De fait, en voulant remonter la pente, Inès met sa vie en danger plus d’une fois : « Les troubles de santé mentale affectent beaucoup de monde, mais on n’y connaît rien. On fait de l’anxiété, mais à quoi c’est lié ? Quelles en sont les conséquences ? Peut-être que les jeunes se tournent trop rapidement vers la médication, ce qui mène beaucoup vers la toxicomanie et empire les problèmes. Inès coule au fond, mais il n’y a personne pour la récupérer parce que personne ne voit ses problèmes d’identité. Ce n’est pas qu’on soit indifférent face à une telle souffrance, on n’est pas outillé. »

Pulsion de vie

 

Quand sa tante (Mélanie Pilon), qu’elle connaît à peine, s’installe chez son père, Inès se sent abandonnée par ce dernier. Au bord du gouffre, elle se livre à diverses expériences sexuelles. Dès lors, Inès évoque le personnage de Marie-Claire, professeure d’université faisant des recherches sur le désir, qu’incarnait Brigitte Poupart dans Les salopes ou le sucre naturel de la peau, précédent film de Renée Beaulieu.

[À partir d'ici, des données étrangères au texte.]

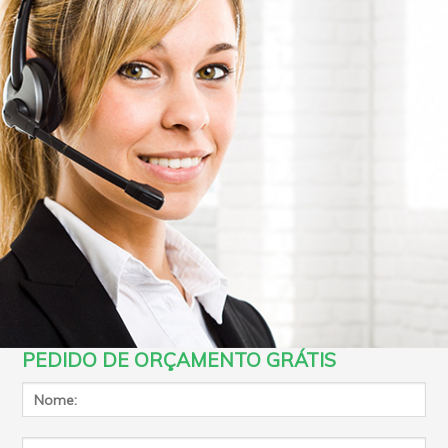
PEDIDO DE ORÇAMENTO GRÁTIS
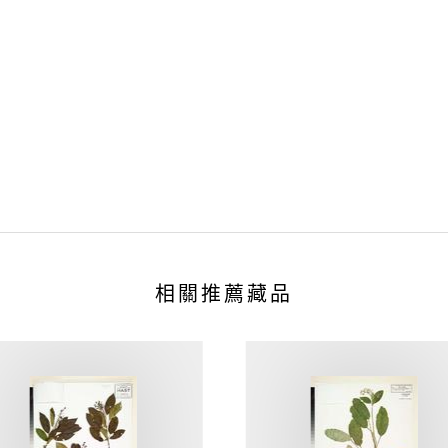
相關推薦藏品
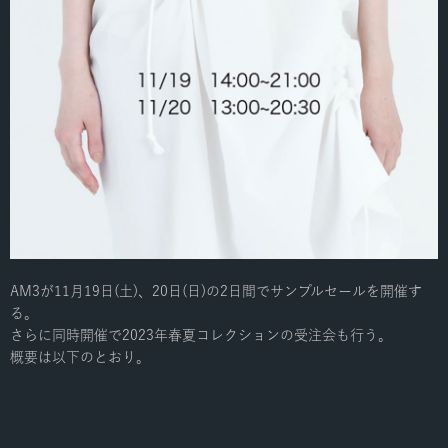
AM3が11月19日(土)、20日(日)の2日間でサンプルセールを開催す
る。
さらに同時開催で2023年春夏コレクションの受注会も行う。
概要は以下のとおり。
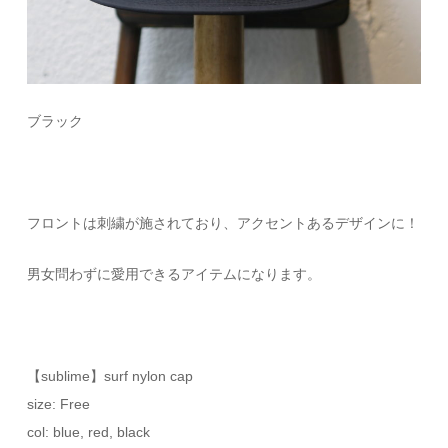
ブラック
フロントは刺繍が施されており、アクセントあるデザインに！
男女問わずに愛用できるアイテムになります。
【sublime】surf nylon cap
size: Free
col: blue, red, black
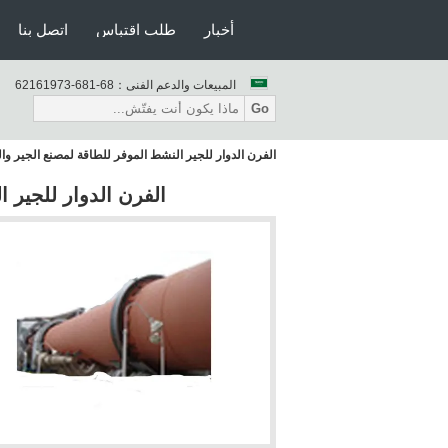
أخبار
طلب اقتباس
اتصل بنا
المبيعات والدعم الفنى：
86-186-37916126
Go
الفرن الدوار للجير النشط الموفر للطاقة لمصنع الجير وا
الفرن الدوار للجير 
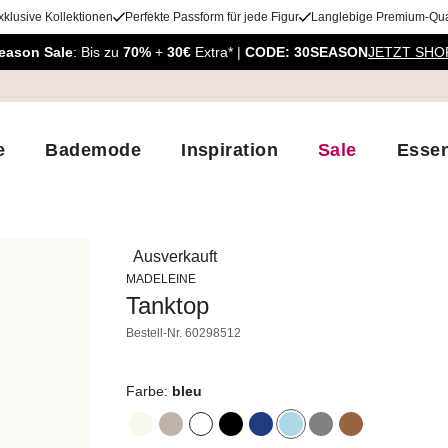
xklusive Kollektionen
Perfekte Passform für jede Figur
Langlebige Premium-Qual
eason Sale
: Bis zu
70%
+
30€
Extra* |
CODE: 30SEASON
JETZT SHO
e
Bademode
Inspiration
Sale
Essen
Ausverkauft
MADELEINE
Tanktop
Bestell-Nr.
60298512
Farbe:
bleu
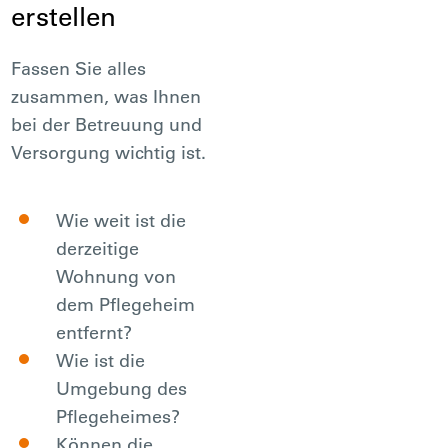
erstellen
Fassen Sie alles
zusammen, was Ihnen
bei der Betreuung und
Versorgung wichtig ist.
Wie weit ist die
derzeitige
Wohnung von
dem Pflegeheim
entfernt?
Wie ist die
Umgebung des
Pflegeheimes?
Können die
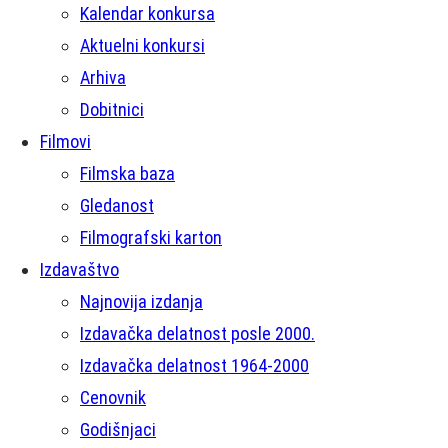
Kalendar konkursa
Aktuelni konkursi
Arhiva
Dobitnici
Filmovi
Filmska baza
Gledanost
Filmografski karton
Izdavaštvo
Najnovija izdanja
Izdavačka delatnost posle 2000.
Izdavačka delatnost 1964-2000
Cenovnik
Godišnjaci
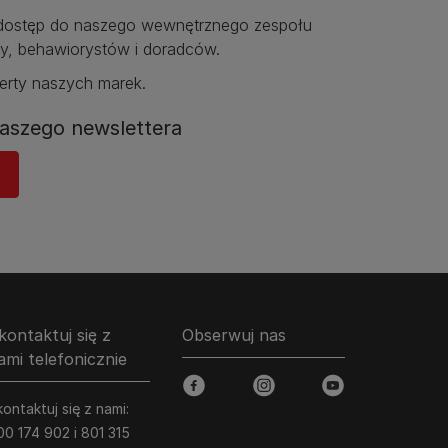
ostęp do naszego wewnętrznego zespołu
y, behawiorystów i doradców.​
erty naszych marek.​
aszego newslettera​
kontaktuj się z
Obserwuj nas
ami telefonicznie
facebook
instagram
youtube
ontaktuj się z nami:
00 174 902 i 801 315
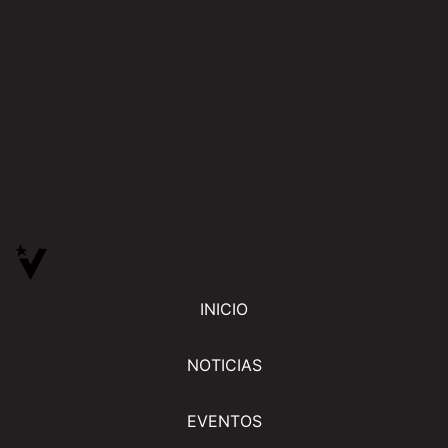
INICIO
NOTICIAS
EVENTOS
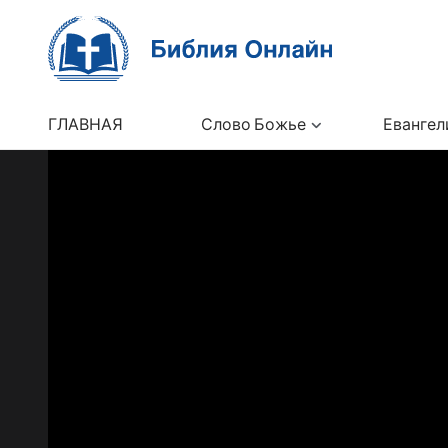
ГЛАВНАЯ
Слово Божье
Евангел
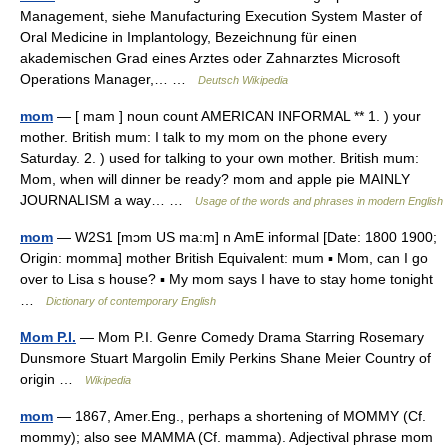
Management, siehe Manufacturing Execution System Master of
Oral Medicine in Implantology, Bezeichnung für einen
akademischen Grad eines Arztes oder Zahnarztes Microsoft
Operations Manager,… …
Deutsch Wikipedia
mom
— [ mam ] noun count AMERICAN INFORMAL ** 1. ) your
mother. British mum: I talk to my mom on the phone every
Saturday. 2. ) used for talking to your own mother. British mum:
Mom, when will dinner be ready? mom and apple pie MAINLY
JOURNALISM a way… …
Usage of the words and phrases in modern English
mom
— W2S1 [mɔm US ma:m] n AmE informal [Date: 1800 1900;
Origin: momma] mother British Equivalent: mum ▪ Mom, can I go
over to Lisa s house? ▪ My mom says I have to stay home tonight
…
Dictionary of contemporary English
Mom P.I.
— Mom P.I. Genre Comedy Drama Starring Rosemary
Dunsmore Stuart Margolin Emily Perkins Shane Meier Country of
origin …
Wikipedia
mom
— 1867, Amer.Eng., perhaps a shortening of MOMMY (Cf.
mommy); also see MAMMA (Cf. mamma). Adjectival phrase mom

« La sexualité, c’est probablement ce qui fait le plus de bien à Inès. Bien sûr, c’est creepy, mais tout est creepy dans sa vie. Il y a quelque chose de maladroit dans sa sexualité, mais elle est vivante, “groundée”, à ce moment-là. C’est un être perdu, mais qui a une force vitale. Il y avait aussi chez Marie-Claire cette animalité ; on reconnaît cette force animale aux hommes, mais pas aux femmes. C’est tellement important, la sexualité, mais c’est tellement occulté, particulièrement celle des femmes, et tellement souvent mal interprété. On la retrouve dans mes films parce que c’est ma conviction et que j’essaie de la défendre. »

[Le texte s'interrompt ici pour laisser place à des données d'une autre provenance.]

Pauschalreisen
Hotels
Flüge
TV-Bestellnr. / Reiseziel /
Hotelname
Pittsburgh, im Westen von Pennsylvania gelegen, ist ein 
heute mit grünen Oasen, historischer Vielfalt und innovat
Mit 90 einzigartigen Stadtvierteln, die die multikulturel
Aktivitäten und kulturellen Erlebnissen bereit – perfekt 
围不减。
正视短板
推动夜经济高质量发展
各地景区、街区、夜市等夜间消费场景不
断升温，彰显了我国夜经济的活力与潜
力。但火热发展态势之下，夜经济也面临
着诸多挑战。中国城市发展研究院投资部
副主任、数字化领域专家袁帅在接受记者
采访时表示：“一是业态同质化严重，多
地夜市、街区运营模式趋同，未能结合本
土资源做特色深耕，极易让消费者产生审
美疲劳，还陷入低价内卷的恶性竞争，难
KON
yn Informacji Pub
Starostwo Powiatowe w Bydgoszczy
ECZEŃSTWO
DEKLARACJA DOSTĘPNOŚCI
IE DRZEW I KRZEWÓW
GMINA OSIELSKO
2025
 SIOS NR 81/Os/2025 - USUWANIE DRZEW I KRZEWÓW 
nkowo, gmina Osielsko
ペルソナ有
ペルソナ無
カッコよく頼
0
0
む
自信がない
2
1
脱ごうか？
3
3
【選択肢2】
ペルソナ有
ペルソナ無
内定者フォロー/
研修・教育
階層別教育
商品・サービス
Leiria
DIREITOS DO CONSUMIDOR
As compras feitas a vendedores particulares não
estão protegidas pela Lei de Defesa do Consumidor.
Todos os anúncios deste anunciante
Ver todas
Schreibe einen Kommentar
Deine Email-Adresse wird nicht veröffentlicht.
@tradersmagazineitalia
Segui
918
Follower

Si sombre soit-il, le film n’en est pas moins un appel à la bienveillance en cette période anxiogène marquée par une pandémie qui perdure et une guerre dont on craint les conséquences.

« Le film n’apporte pas de réponses et ne dit pas quoi faire, sauf peut-être d’être à l’écoute de soi et des autres. On parle beaucoup de troubles de santé mentale ces dernières années, mais d’en parler ne règle pas le problème : la personne qui en souffre est non fonctionnelle. Médicalement, on ne connaît rien. C’est excessivement difficile de se faire soigner. Quand la personne devient dangereuse pour elle-même ou pour les autres, on trouve rapidement une solution, mais quand on est dans l’état d’Inès, on ne sait pas quoi faire. Le traitement de la santé mentale, c’est assez primitif. Beaucoup coulent à pic et ne s’en sortent pas », conclut Renée Beaulieu.

Spirale descendante

Renée Beaulieu ne donne pas dans la dentelle. Afin d’illustrer la détresse psychologique d’une jeune femme, elle y est allée à la fois de manière frontale et impressionniste. Dans son troisième long métrage, aucune place pour les dialogues psychologisants ni pour les plans esthétisants. C’est par la musique entêtante de David Thomas et la caméra intrusive de Philippe St-Gelais, qui traque sans répit Rosalie Bonenfant, laquelle à son tour s’abandonne corps et âme à ce rôle exigeant, que la cinéaste a voulu raconter la déchéance d’Inès. Et y entraîner avec elle le spectateur, qui se sent happé malgré lui par cette spirale descendante. Le Montréal qu’elle y dépeint paraît glauque, hostile et froid. Chaque personnage qu’on y croise, notamment le père, campé avec aplomb par Roy Dupuis, semble indifférent au sort de l’héroïne. D’une âpre poésie, Inès est malgré tout traversé par un sentiment d’urgence et une rage de vivre salutaires dans cette grisaille ambiante.

Inès
★★★
Drame de Renée Beaulieu. Avec Rosalie Bonenfant, Roy Dupuis, Noémie Godin-Vigneau, Maxime Dumontier, Alexandre Pronovost et Nikki Bohm. Canada (Québec), 2021, 89 minutes. Accessible en ligne avec le passeport des Rendez-vous Québec Cinéma. Au Cineplex Odeon Quartier latin, le jeudi 28 avril à 18 h 30 et à 20 h 30. En salle le 6 mai.


Leçon de cinéma. Renée Beaulieu

​Animée par Claudia Hébert. Cinémathèque québécoise, le samedi 30 avril à 17 h 30.